Now here’s the thing, I embrace the concept that traveling in circles, of repeating lessons brings wisdom. But I do not believe that each time I return to the beginning that I am the same person. Each time I return, I am new, I am different. So I believe that in truth I travel in a spiral.This piece “From the perspective of a pine tree” addresses this notion. Along the right edge of the piece, there are several large fish all traveling upward. There are two smaller fish swimming in the opposite direction. There are two spirals. I won’t go into a long analysis of what I was thinking, but I suspect it is obvious. Be it a goat or a fish, we have a choice. Swim with the crowd or head out on your own. Celebrate the spiraling path that is at the core of learning and living in this world.
Falling and flying
November has swept into my heart and my home. Leaves are falling. Rain is falling. The temperature is not falling however. It has been unseasonably warm for the past week, which is rather odd considering that we had a 6″ of snow fall about 2 weeks ago.
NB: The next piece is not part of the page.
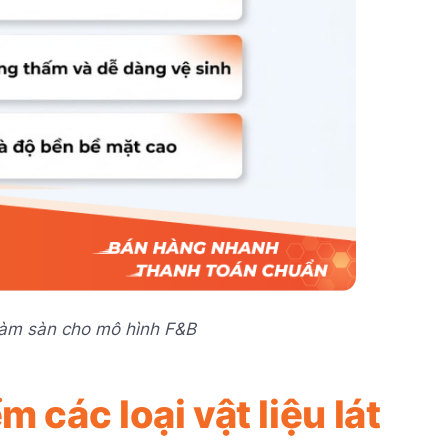
 làm sàn cho mô hình F&B
 các loại vật liệu lát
Woven Voices prayer flags are flying all over the globe. This image of a flag at Two Medicine Lake has to be one of my favorites. We have sent flags to fly in France, Guatemala, New Zealand, Africa, New York/Occupy Wall Street, Japan and Italy. So far over 1200 flags of peace, love and hope fly world wide. I will be offering directions to those who want to do this project on their own. Contact me for these directions.
I have been busy teaching in schools again this month. Here is a fabulous Mandala Community Weaving done by the students at Woodland School in Weston, MA.
I am so proud of the hard work this whole school community put into this project.
That’s all the news for this rainy day!